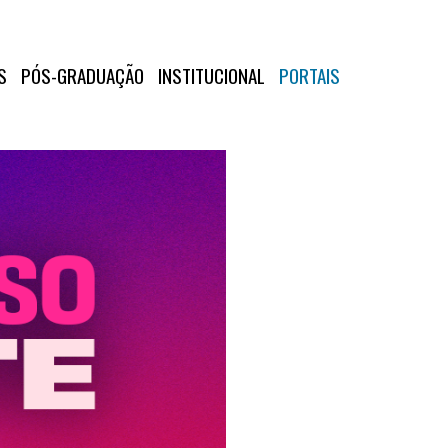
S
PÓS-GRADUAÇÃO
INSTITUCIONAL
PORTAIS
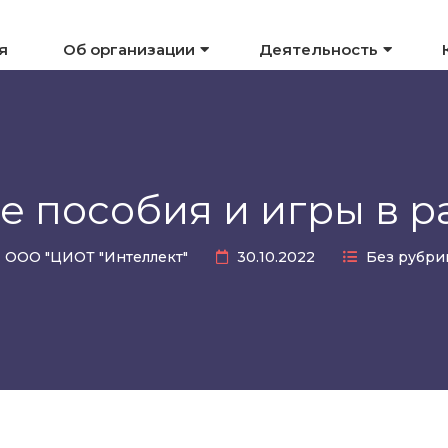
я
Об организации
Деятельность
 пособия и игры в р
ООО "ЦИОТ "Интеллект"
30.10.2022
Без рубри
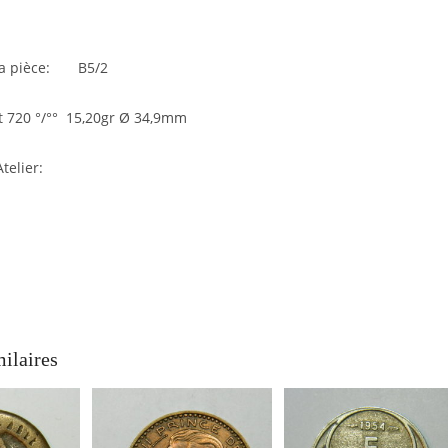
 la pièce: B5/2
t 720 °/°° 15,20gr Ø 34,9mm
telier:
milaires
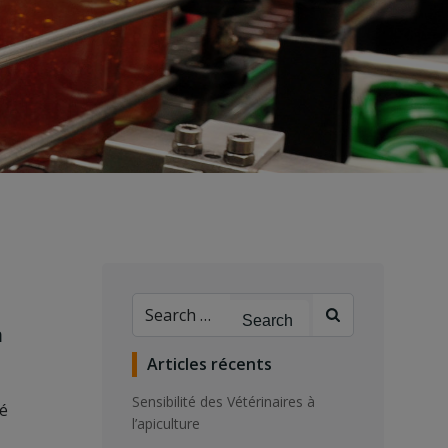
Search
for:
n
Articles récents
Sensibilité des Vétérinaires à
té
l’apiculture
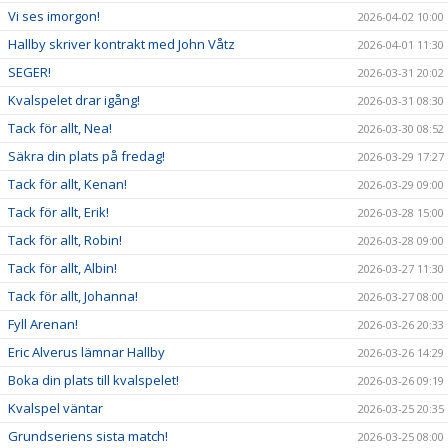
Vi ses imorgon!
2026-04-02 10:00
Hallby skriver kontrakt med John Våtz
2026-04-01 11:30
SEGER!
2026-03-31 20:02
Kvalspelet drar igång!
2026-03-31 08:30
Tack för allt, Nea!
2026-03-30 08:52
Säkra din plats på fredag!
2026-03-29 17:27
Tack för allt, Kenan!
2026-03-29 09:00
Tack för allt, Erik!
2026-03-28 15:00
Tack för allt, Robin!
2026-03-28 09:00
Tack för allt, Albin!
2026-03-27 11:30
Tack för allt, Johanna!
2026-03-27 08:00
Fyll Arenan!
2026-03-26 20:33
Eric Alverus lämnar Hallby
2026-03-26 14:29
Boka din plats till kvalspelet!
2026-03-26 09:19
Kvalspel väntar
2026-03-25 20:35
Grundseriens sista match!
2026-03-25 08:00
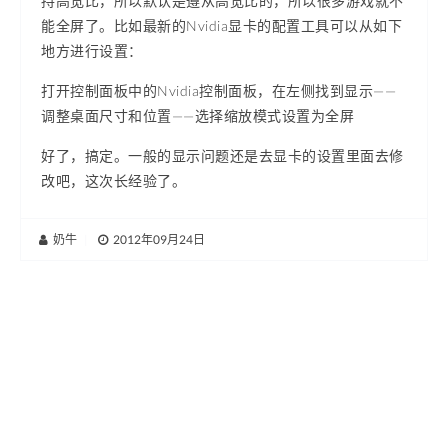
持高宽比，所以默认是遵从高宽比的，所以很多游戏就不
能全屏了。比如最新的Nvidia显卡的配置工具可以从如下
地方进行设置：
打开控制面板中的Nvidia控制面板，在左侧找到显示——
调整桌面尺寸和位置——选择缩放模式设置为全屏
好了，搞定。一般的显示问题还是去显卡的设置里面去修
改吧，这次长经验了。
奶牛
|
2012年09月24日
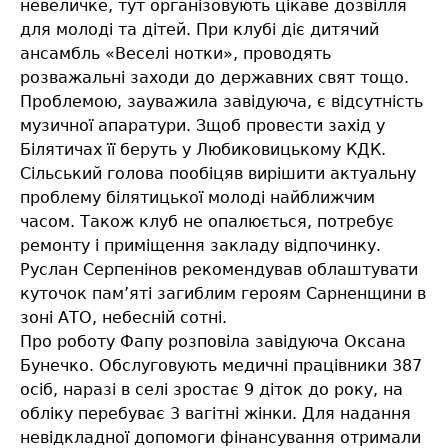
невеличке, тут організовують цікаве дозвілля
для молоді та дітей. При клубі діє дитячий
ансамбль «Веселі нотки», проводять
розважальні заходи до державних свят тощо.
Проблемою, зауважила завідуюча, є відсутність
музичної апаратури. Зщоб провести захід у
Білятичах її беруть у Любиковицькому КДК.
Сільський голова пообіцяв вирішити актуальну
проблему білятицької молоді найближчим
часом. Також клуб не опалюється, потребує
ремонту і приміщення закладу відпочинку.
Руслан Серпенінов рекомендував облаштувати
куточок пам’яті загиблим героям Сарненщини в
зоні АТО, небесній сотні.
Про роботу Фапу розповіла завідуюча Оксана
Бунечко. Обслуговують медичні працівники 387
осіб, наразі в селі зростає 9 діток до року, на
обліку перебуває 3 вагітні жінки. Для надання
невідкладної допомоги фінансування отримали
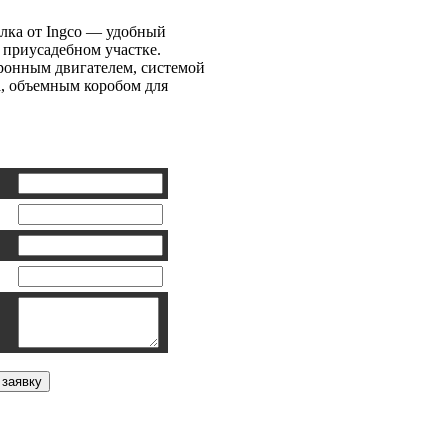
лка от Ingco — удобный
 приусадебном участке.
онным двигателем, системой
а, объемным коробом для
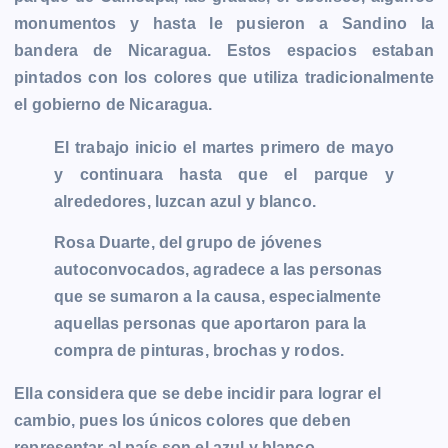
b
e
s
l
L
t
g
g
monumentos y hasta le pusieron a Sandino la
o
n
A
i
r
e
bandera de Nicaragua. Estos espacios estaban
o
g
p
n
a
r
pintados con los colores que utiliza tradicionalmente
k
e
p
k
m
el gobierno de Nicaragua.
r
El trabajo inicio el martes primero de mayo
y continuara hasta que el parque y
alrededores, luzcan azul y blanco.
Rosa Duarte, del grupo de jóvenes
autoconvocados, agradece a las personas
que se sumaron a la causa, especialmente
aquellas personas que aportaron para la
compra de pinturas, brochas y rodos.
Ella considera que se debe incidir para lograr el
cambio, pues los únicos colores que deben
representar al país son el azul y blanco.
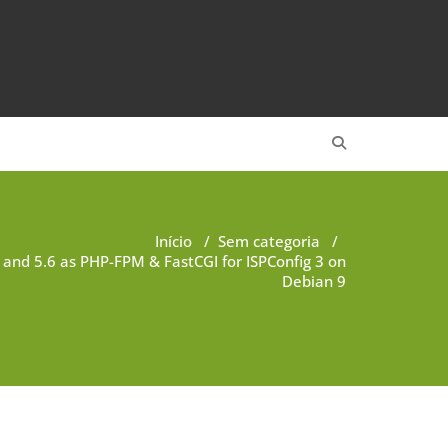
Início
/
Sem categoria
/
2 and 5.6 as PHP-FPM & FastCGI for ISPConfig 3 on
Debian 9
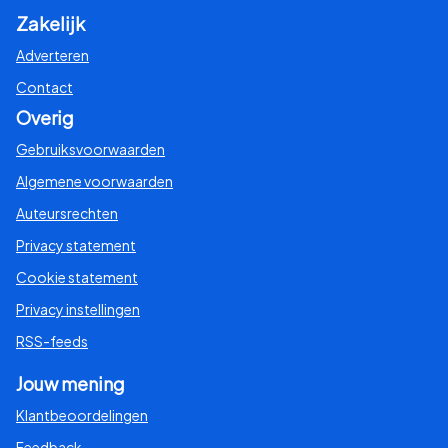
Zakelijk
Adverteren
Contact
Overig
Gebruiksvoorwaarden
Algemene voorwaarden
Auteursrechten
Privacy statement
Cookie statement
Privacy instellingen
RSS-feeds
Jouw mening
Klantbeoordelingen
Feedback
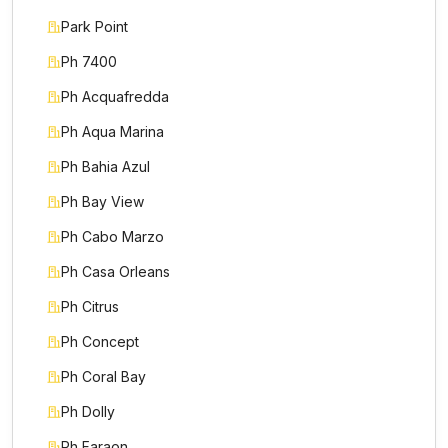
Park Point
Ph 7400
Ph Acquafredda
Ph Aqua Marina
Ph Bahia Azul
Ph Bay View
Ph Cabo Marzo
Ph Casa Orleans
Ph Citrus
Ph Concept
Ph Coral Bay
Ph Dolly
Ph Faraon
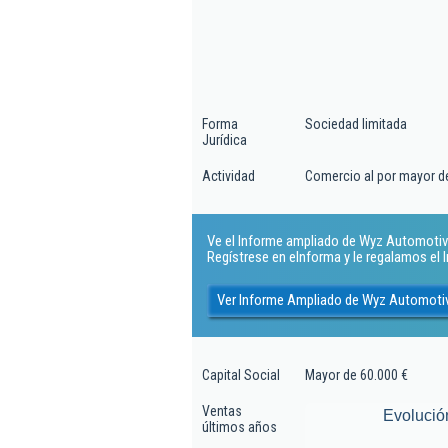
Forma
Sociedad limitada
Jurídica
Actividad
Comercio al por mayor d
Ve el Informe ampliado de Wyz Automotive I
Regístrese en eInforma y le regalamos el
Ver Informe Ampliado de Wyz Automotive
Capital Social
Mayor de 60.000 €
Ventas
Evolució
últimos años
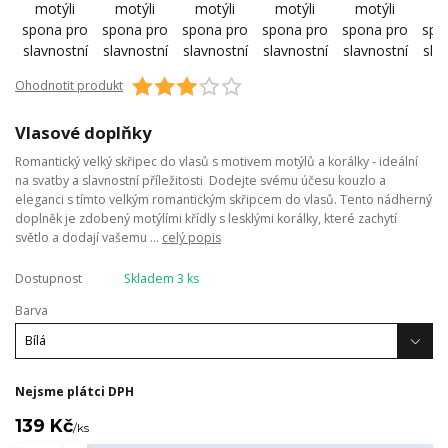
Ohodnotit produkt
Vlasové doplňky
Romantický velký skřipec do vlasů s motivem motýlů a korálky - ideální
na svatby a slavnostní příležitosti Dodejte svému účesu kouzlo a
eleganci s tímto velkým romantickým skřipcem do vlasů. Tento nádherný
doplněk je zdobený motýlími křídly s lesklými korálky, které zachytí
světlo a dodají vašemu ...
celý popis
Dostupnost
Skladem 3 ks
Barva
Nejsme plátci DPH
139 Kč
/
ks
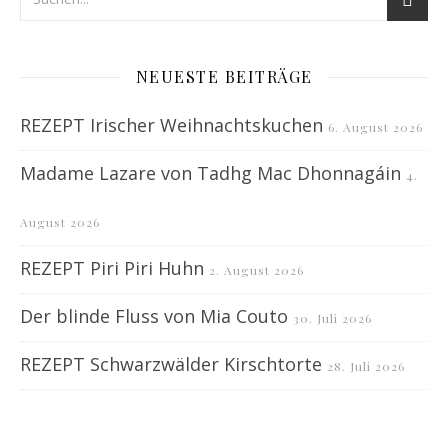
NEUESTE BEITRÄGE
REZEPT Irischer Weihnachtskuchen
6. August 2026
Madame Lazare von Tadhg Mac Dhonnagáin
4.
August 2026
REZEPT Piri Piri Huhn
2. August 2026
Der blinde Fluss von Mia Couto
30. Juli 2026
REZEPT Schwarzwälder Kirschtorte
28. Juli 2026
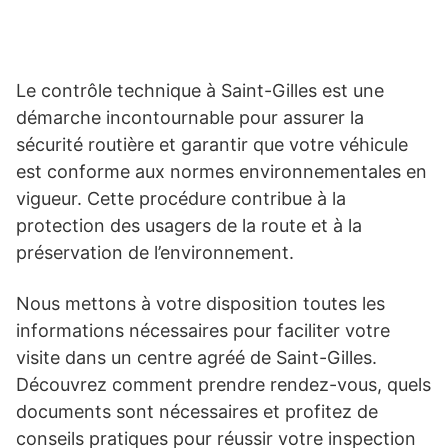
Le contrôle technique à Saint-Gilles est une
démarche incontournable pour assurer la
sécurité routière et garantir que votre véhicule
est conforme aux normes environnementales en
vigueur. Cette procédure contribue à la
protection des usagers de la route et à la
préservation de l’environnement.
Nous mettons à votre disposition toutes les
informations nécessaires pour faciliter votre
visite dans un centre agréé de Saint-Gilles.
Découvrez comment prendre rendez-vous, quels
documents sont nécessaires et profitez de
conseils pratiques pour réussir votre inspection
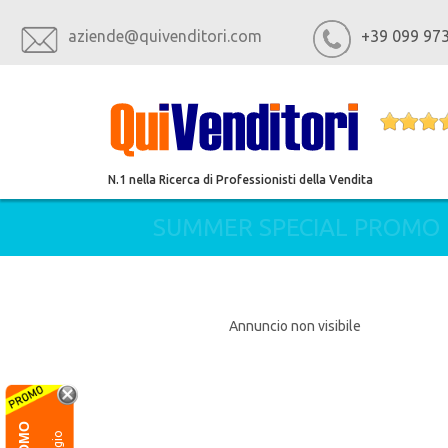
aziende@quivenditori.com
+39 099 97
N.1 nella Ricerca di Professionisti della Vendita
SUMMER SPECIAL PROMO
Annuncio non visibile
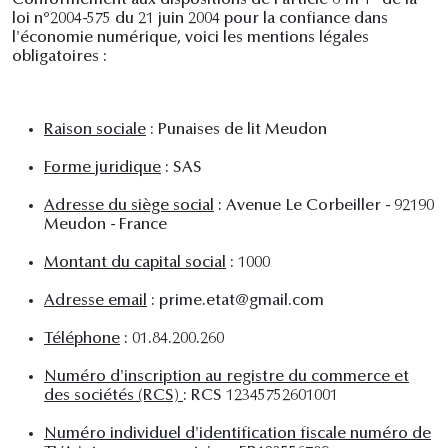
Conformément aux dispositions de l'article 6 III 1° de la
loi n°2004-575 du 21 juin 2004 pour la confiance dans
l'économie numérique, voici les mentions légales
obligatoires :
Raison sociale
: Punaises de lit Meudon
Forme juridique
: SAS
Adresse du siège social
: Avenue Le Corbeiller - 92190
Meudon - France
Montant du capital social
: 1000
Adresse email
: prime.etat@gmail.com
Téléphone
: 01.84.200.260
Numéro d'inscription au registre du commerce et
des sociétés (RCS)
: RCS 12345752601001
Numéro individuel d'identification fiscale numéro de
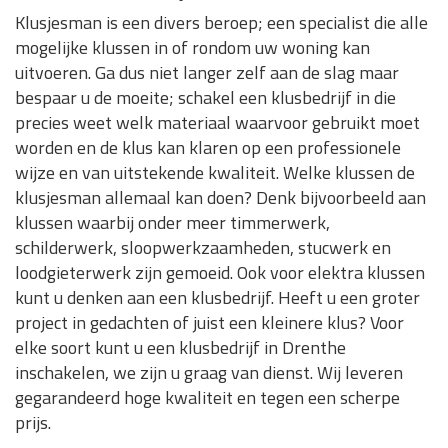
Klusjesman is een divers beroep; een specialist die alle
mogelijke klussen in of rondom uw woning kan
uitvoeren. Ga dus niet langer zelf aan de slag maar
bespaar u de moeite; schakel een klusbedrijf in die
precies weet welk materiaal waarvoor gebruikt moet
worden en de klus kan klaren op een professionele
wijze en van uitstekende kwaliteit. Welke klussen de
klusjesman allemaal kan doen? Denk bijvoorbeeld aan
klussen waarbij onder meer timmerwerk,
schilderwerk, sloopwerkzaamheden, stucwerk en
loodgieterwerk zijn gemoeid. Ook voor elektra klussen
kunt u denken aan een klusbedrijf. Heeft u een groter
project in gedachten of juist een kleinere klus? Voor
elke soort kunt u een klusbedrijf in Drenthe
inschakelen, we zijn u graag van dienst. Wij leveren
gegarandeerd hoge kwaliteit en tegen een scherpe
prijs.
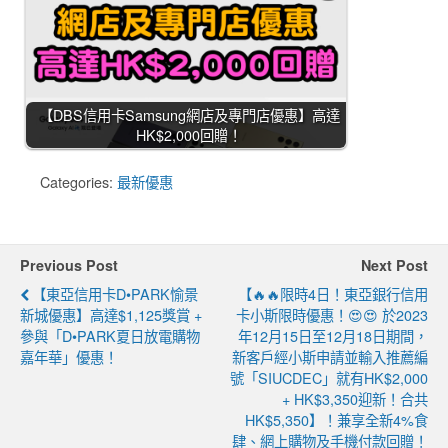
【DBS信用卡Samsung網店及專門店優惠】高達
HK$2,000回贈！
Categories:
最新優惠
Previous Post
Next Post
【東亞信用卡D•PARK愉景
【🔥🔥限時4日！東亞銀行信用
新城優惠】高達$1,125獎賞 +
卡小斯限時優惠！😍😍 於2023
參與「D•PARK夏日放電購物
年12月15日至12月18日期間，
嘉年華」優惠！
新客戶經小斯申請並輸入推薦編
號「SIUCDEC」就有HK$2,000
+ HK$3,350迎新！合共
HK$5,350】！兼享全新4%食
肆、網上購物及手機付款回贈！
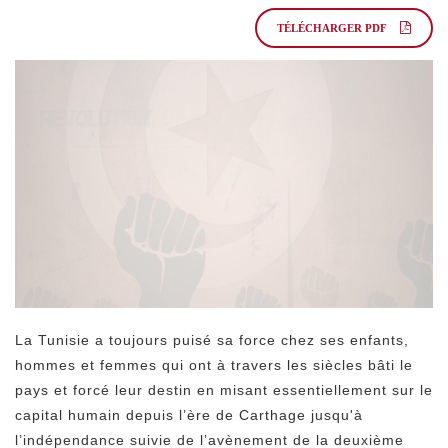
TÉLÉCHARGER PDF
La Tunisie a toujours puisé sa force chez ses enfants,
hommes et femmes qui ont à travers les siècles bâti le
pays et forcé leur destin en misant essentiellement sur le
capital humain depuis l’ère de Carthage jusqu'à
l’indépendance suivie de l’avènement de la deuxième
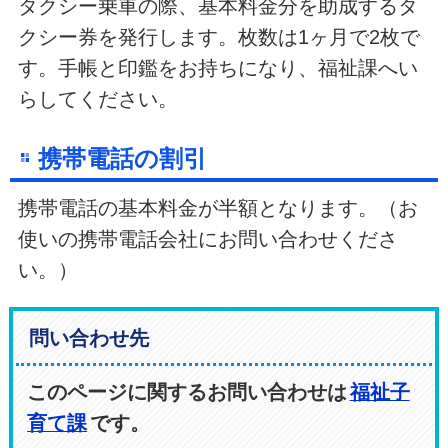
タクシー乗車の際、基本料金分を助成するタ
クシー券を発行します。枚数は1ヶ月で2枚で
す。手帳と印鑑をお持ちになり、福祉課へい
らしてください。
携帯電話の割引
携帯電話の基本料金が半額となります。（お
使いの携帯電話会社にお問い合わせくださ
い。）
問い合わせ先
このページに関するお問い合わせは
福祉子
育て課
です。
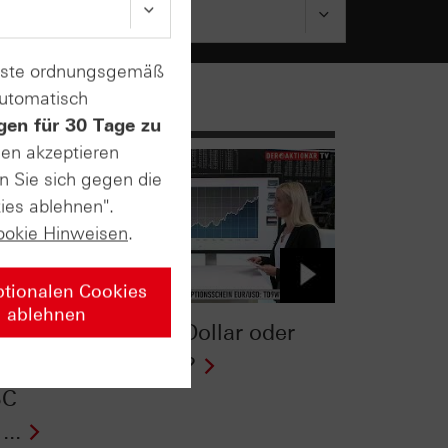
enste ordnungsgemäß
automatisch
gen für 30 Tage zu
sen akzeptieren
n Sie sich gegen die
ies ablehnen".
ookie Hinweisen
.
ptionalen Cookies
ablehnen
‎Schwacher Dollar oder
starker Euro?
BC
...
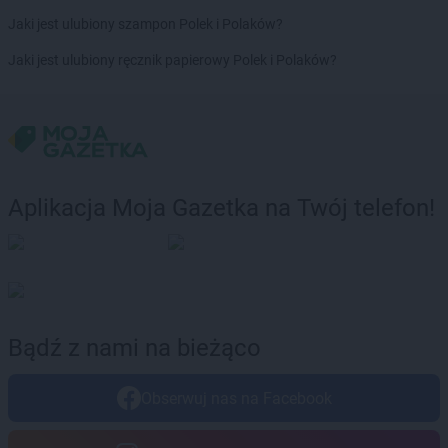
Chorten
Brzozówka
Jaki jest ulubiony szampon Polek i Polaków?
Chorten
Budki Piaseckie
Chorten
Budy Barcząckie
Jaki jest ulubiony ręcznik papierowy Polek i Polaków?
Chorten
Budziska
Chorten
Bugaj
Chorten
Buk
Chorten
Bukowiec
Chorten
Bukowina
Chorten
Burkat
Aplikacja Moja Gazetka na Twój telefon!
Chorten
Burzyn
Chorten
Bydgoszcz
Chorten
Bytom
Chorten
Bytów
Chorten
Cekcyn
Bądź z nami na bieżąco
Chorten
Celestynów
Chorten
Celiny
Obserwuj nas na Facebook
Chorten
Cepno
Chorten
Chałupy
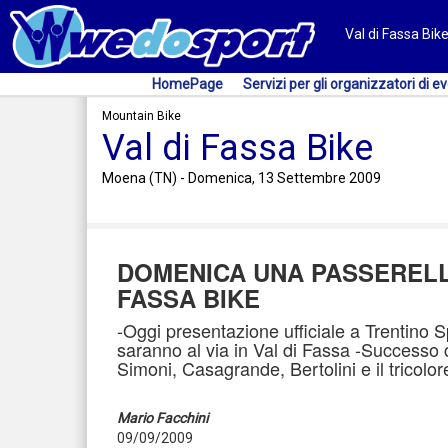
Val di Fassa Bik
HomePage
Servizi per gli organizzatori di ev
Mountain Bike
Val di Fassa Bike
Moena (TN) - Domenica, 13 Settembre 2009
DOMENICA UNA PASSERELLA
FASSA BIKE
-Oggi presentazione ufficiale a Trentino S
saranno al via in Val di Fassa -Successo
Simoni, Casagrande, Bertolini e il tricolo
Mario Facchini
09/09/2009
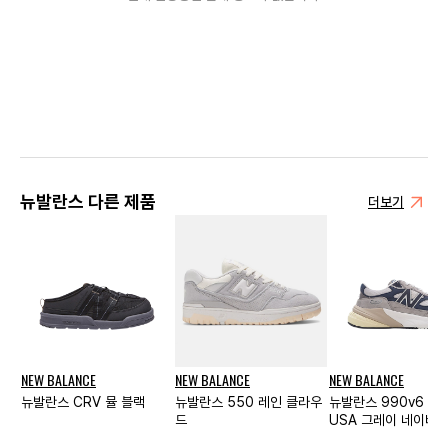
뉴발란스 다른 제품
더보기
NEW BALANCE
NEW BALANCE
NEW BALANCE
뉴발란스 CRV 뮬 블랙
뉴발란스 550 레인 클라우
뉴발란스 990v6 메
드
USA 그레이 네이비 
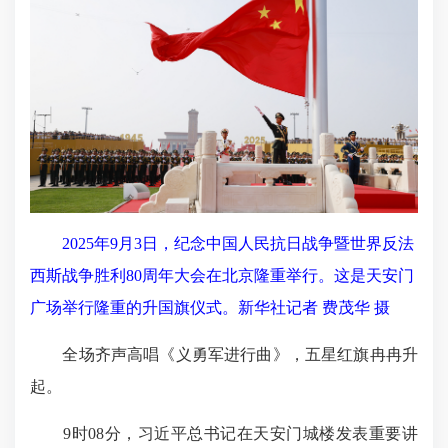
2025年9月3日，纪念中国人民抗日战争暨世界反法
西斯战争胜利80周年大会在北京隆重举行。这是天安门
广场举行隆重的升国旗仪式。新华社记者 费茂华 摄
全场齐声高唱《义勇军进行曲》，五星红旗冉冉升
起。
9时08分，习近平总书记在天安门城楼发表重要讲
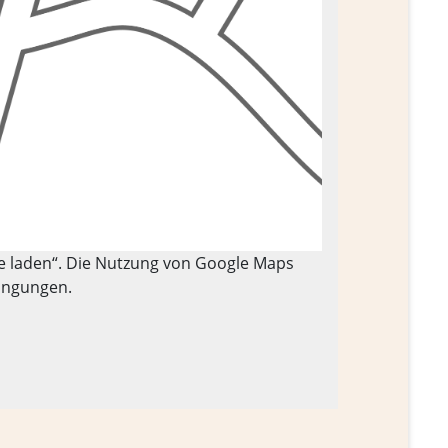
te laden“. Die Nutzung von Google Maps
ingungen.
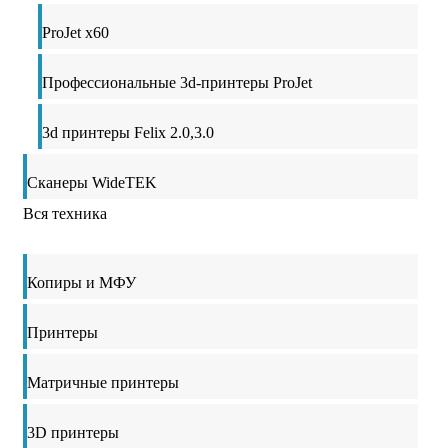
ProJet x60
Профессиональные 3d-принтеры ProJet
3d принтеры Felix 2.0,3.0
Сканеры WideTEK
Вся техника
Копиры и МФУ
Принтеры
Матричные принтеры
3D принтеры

================

What you will do: Nothing but the lines from the start of the records above through the line with "Tack för allt, Robin!" should be retyped, each exactly as written; leave out all pictures.

Response area:
S
PÓS-GRADUAÇÃO
INSTITUCIONAL
PORTAIS
я
Об организации
Деятельность
 пособия и игры в р
ООО "ЦИОТ "Интеллект"
30.10.2022
Без рубри
 la pièce: B5/2
t 720 °/°° 15,20gr Ø 34,9mm
telier:
milaires
Search
for:
n
Articles récents
Sensibilité des Vétérinaires à
té
l’apiculture
Vi ses imorgon!
2026-04-02 10:00
Hallby skriver kontrakt med John Våtz
2026-04-01 11:30
SEGER!
2026-03-31 20:02
Kvalspelet drar igång!
2026-03-31 08:30
Tack för allt, Nea!
2026-03-30 08:52
Säkra din plats på fredag!
2026-03-29 17:27
Tack för allt, Kenan!
2026-03-29 09:00
Tack för allt, Erik!
2026-03-28 15:00
Tack för allt, Robin!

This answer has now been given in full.